Fluffy clouds. Pillow-top beds. Marshmallows. These are just a few places our minds went when we slipped our feet into the ultra-comfy HOKA ONE ONE Tor Summit Mid WP, our Top Pick for Lightweight Hiker. Since joining the footwear market in 2010, HOKA ONE ONE has been producing running shoes with a unique approach to midsoles. They are commonly known for their extremely thick midsoles aimed to promote stability, an energetic stride, and most of all, a cushy ride.

Providing tough competition within the lightweights were the Keen Targhee II Mid and Lowa Tiago GTX Mid. Neither match the Tor Summit in terms of comfort, but depending on your needs, one might suit you better. The KEEN model is very affordable and provides better traction overall on a variety of surfaces. The Tiago GTX Mid, with a higher collar, supplies more water protection and stability.

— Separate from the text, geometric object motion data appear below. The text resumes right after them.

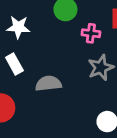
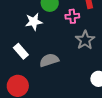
white star: (18, 27) -> (34, 22), moved

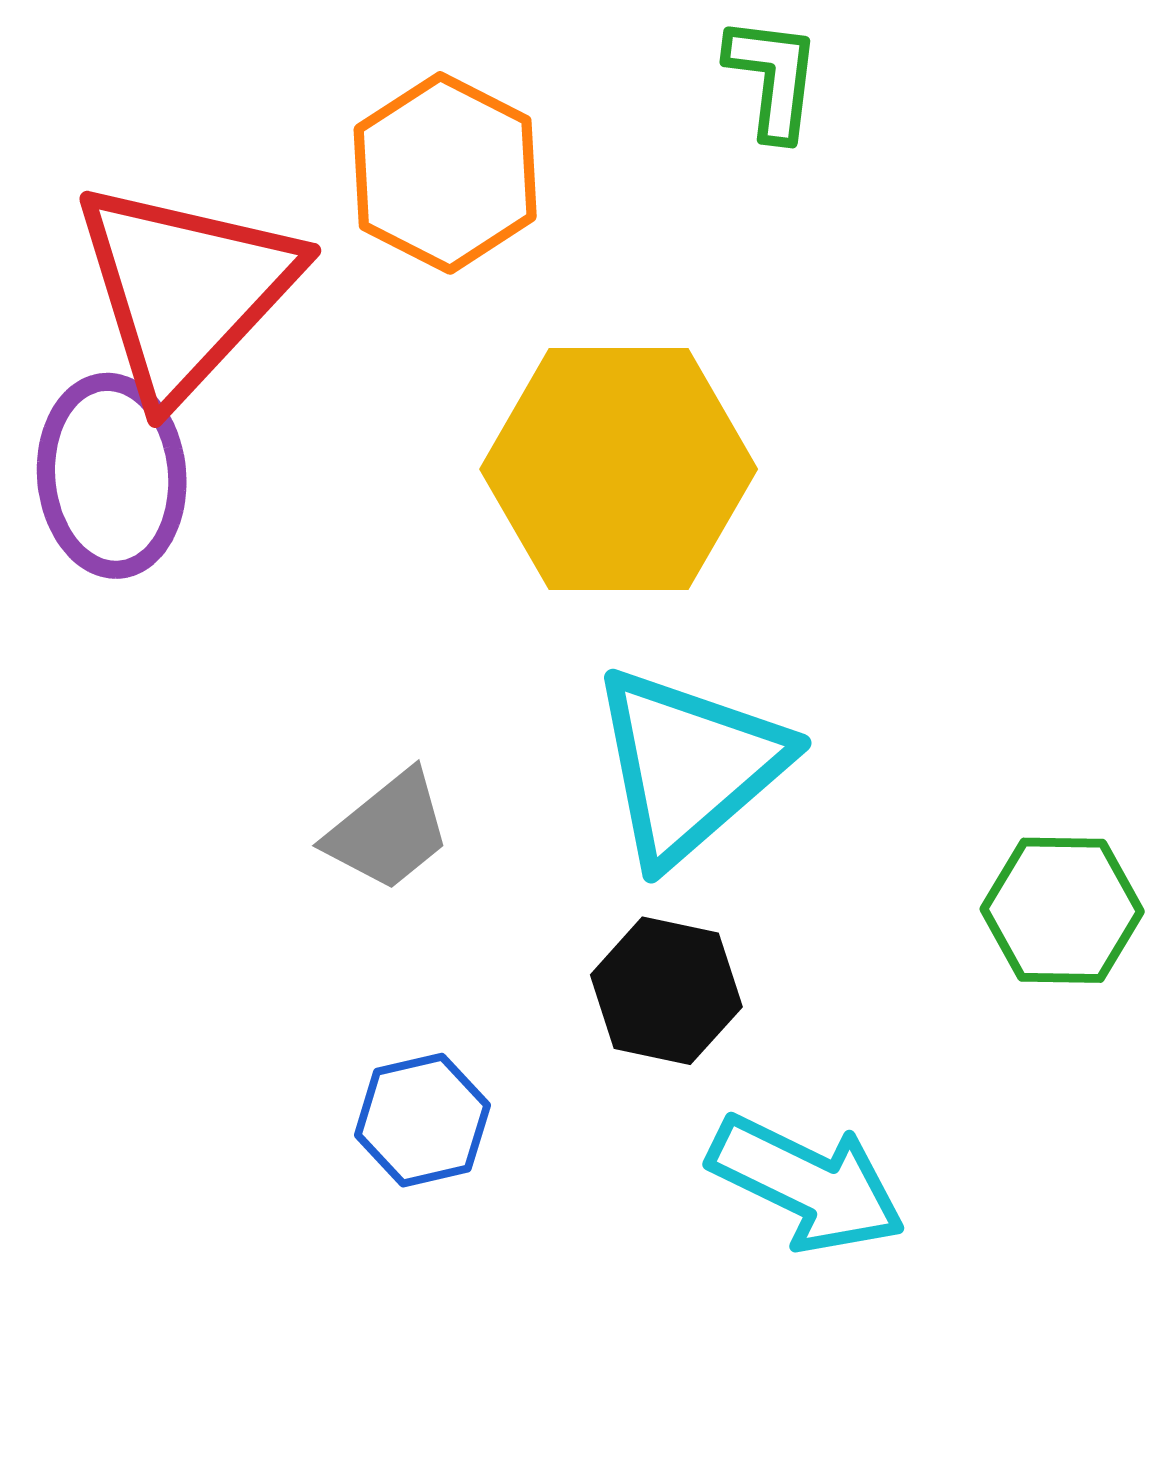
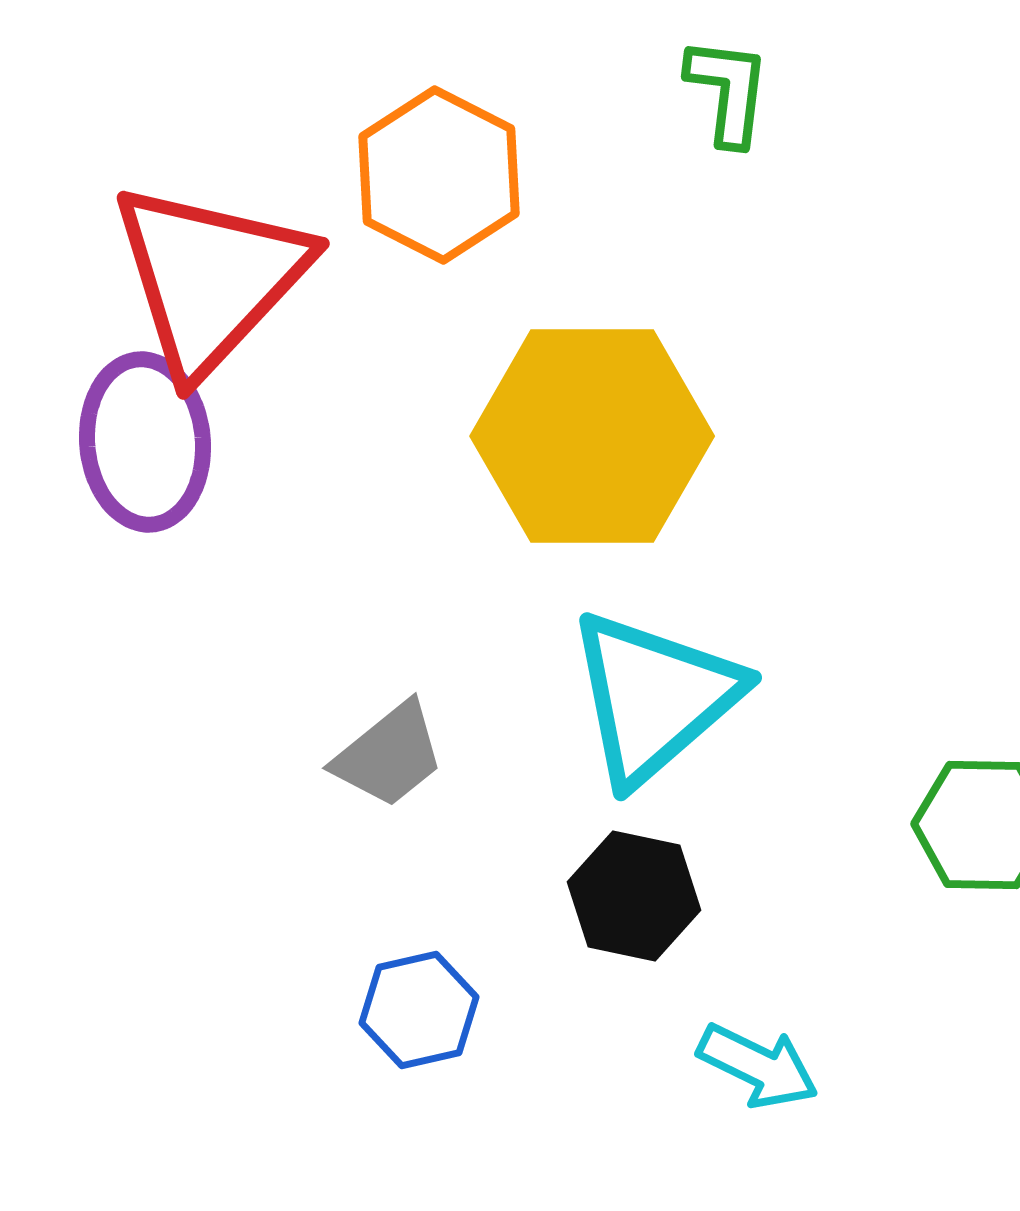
cyan arrow: (807, 1184) -> (758, 1066), size x0.7

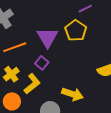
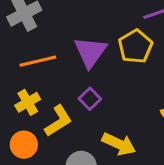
purple square: (42, 63) -> (90, 99), moved

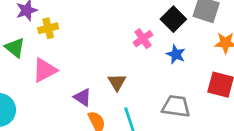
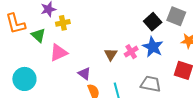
pink cross: (143, 39) -> (131, 52), moved
blue star: (176, 54) -> (153, 47), size x1.5
brown triangle: (117, 82) -> (111, 54), moved

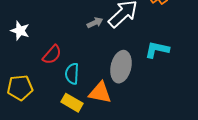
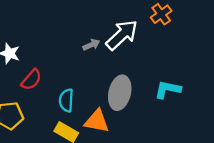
cyan L-shape: (157, 50) -> (168, 89), moved
red semicircle: (52, 55) -> (31, 80), moved

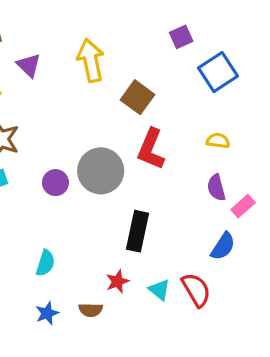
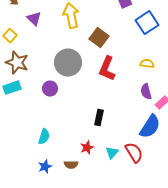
gray circle: (101, 171) -> (68, 63), moved
black rectangle: (138, 231) -> (99, 118), size x0.7
blue semicircle: (223, 246) -> (150, 127), size x1.4
cyan triangle: (159, 290) -> (112, 153), turned 32

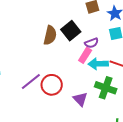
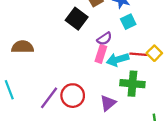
black square: (71, 31) -> (77, 19), moved
brown semicircle: (50, 35) -> (22, 47), moved, turned -90
purple triangle: (80, 99) -> (108, 103), turned 49

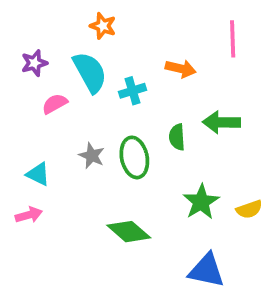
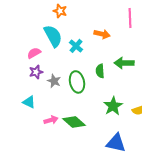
purple star: (34, 63) -> (36, 72), moved
cyan cross: (133, 91) -> (76, 46), turned -32
cyan triangle: (38, 174) -> (29, 102), moved
pink arrow: (29, 215) -> (51, 120), moved

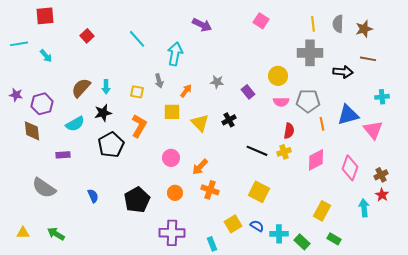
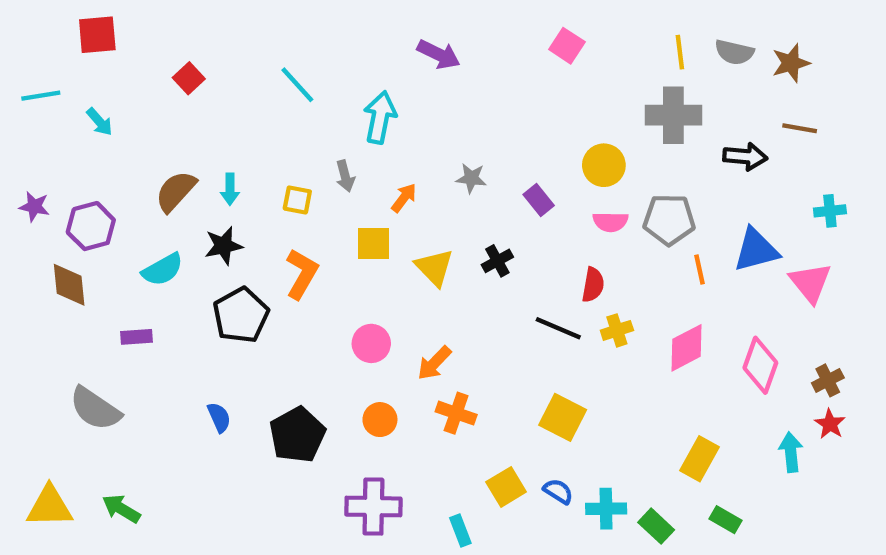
gray semicircle: (338, 24) -> (734, 52), turned -78
red semicircle: (289, 131) -> (593, 285), moved
blue semicircle: (93, 196) -> (219, 417), moved
yellow triangle: (23, 233) -> (50, 507), size x1.6

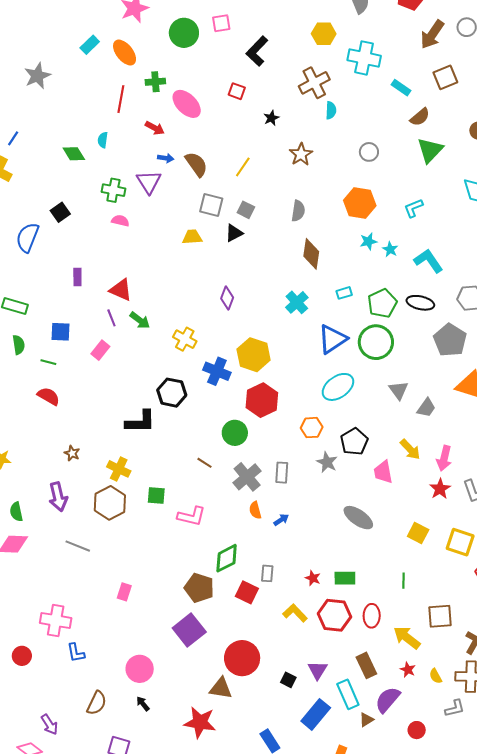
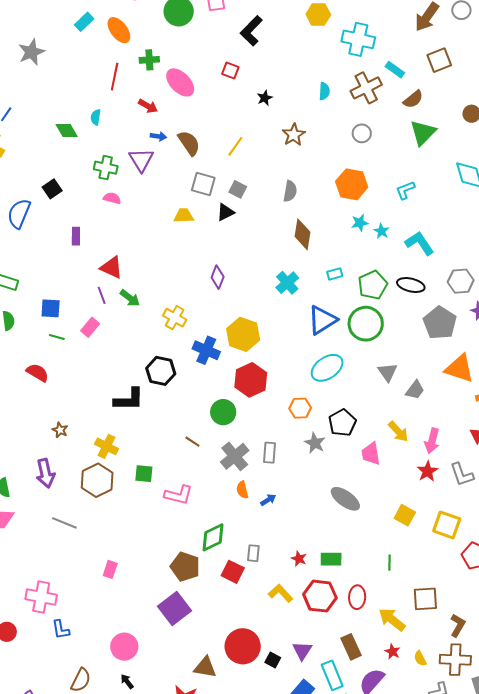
brown cross: (314, 83) -> (366, 88), moved
purple rectangle: (77, 277) -> (76, 236), moved
green line: (48, 362) -> (57, 337), moved
red circle: (242, 658) -> (243, 646), moved

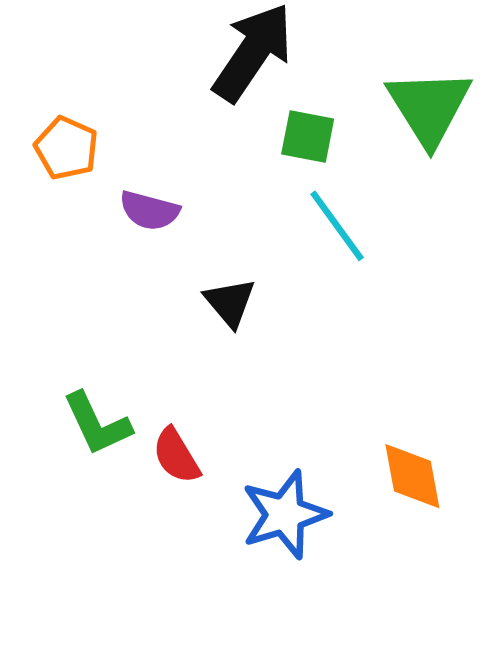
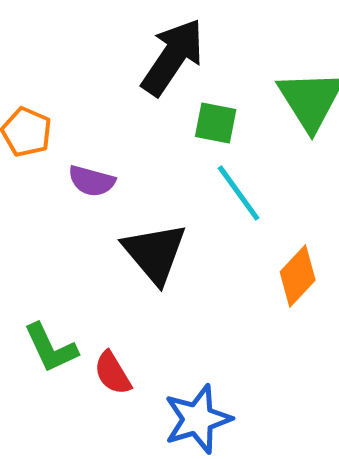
black triangle: (230, 303) -> (155, 253), size x1.6
orange diamond: (412, 476) -> (298, 276), moved, turned 54

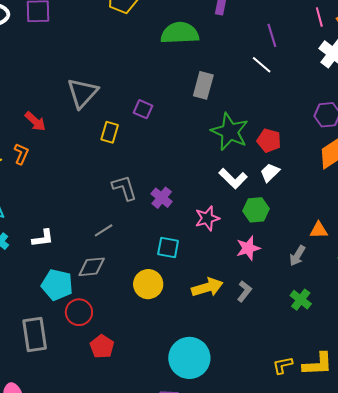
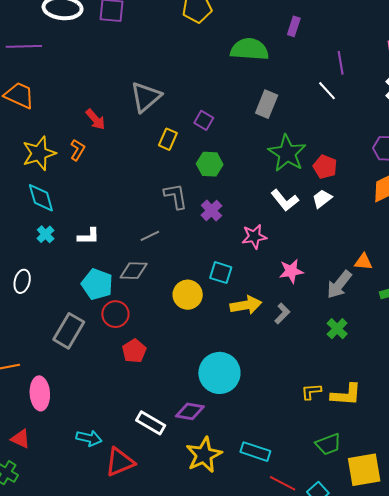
green hexagon: (256, 210) -> (210, 164), moved
cyan square: (168, 248) -> (221, 273), moved
gray arrow: (297, 256) -> (339, 285), size x1.4
gray rectangle: (35, 335) -> (69, 331), turned 32

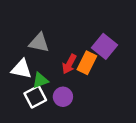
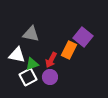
red arrow: (69, 64) -> (51, 60), moved

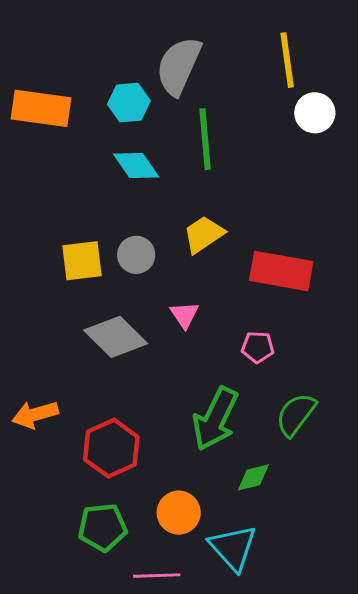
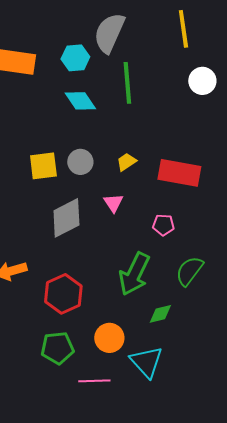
white circle: (315, 113) -> (202, 81), moved
yellow trapezoid: (204, 234) -> (126, 162), moved, size x0.7
gray diamond: (116, 337) -> (66, 218), turned -72

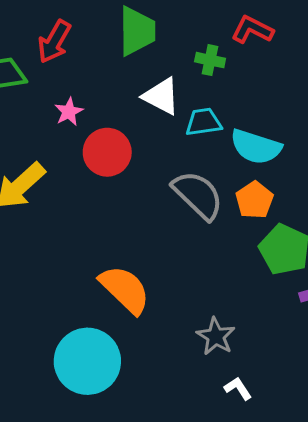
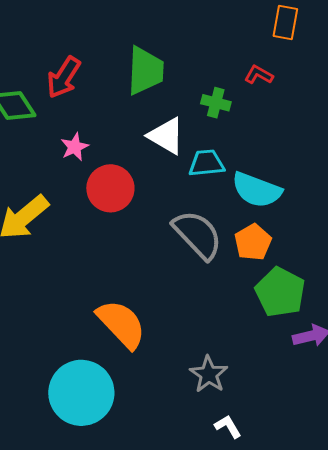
red L-shape: (252, 30) -> (259, 75), size x0.7

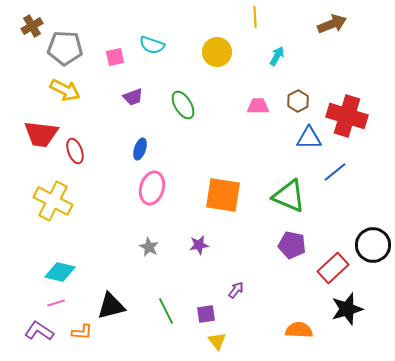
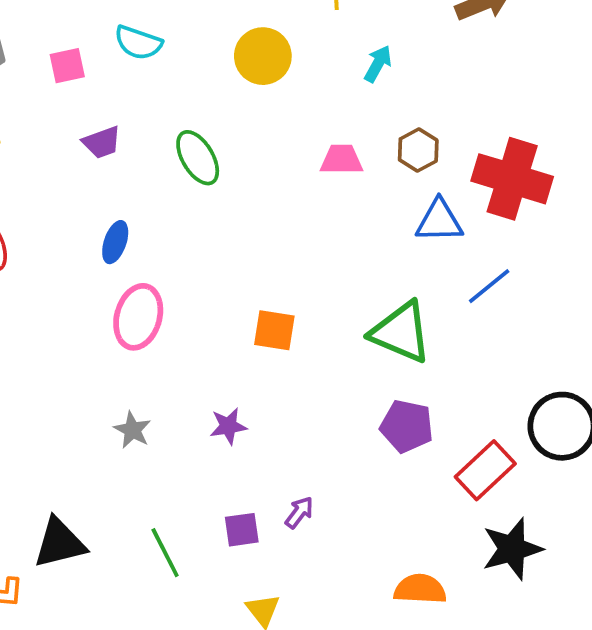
orange square: (223, 195) -> (274, 330), size x0.6
purple square: (206, 314) -> (242, 530), moved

HOKA ONE ONE Tor Summit Mid WP
We can’t express enough how great these shoes feel underfoot, even beating out the previous champs of comfort, the Vasque St. Elias GTX and Targhee II. Our reviewers agreed overall that these are not only the most comfortable boots in this review, but perhaps one of the cushiest pairs they’ve ever worn. HOKA ONE ONE’s signature oversized, injection molded EVA midsole is a large source of this comfort. Even without a shank in place, we were well protected from pointy rocks underfoot by the thick layers separating our feet from the ground. Furthermore, the midsole absorbs shocks very well, which is great when jumping through obstacles and heading downhill. The Ortholite insert is also spongy, especially in the heel. This combination all but guarantees an end to sore heels and feet after a long day of hiking. Comfort is our most heavily-weighted metric, and this boot takes the cake.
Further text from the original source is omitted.